Re:Outlaw patent trolls! (1)

KingMotley (944240) | more than 5 years ago | (#27441807)

"Patent troll is a pejorative term used for a person or company that enforces its patents against one or more alleged infringers in a manner considered unduly aggressive or opportunistic, often with no intention to manufacture or market the patented invention."

I would say CSIRO meets many of those criteria.
"enforces its patents against one or more alleged infringers" - Check
"manner unduly aggressive or opportunistic" - Check
"no intention to manufacture" - Check
"no intention to market" - Check

How is CSIRO not a patent troll? I understand, it's a government funded research division. Are you saying that because it's government funded it automatically is not a patent troll? Or because it's a research facility that it can't be a patent troll?
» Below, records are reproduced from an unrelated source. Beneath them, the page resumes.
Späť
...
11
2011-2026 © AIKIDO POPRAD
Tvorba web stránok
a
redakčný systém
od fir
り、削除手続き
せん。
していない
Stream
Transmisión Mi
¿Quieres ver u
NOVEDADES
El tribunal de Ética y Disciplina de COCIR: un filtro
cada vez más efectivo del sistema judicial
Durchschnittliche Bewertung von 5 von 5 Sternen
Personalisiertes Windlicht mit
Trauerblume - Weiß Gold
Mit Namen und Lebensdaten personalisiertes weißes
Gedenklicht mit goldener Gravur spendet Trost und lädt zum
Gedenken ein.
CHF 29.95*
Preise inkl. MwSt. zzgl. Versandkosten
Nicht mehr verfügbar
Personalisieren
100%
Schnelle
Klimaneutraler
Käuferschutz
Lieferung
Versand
How exactly is this different than all the other patent troll who "discover" something, then lay in wait for someone to use it and then sue them for patent infringement?

No patented technology in standards. (1)

drkwatr (609301) | more than 5 years ago | (#27443263)

I could care less if they have or haven't a valid claim. The simple fact is nothing patented should ever be included into an "open" standard. I am so sick of all the horseshit. In my opinion nothing is patentable since it is built on the work of others. Not to mention trivial, most of the stuff created today I had working examples of when I was 12. So I would say 90% of the technology you all use is simple. Patenting software? Come on what a joke. They are mostly patenting a description to a solution to the problem. How the hell is that innovative? Sorry, we were the first to describe the solution, and get a patent. You can't solve it now.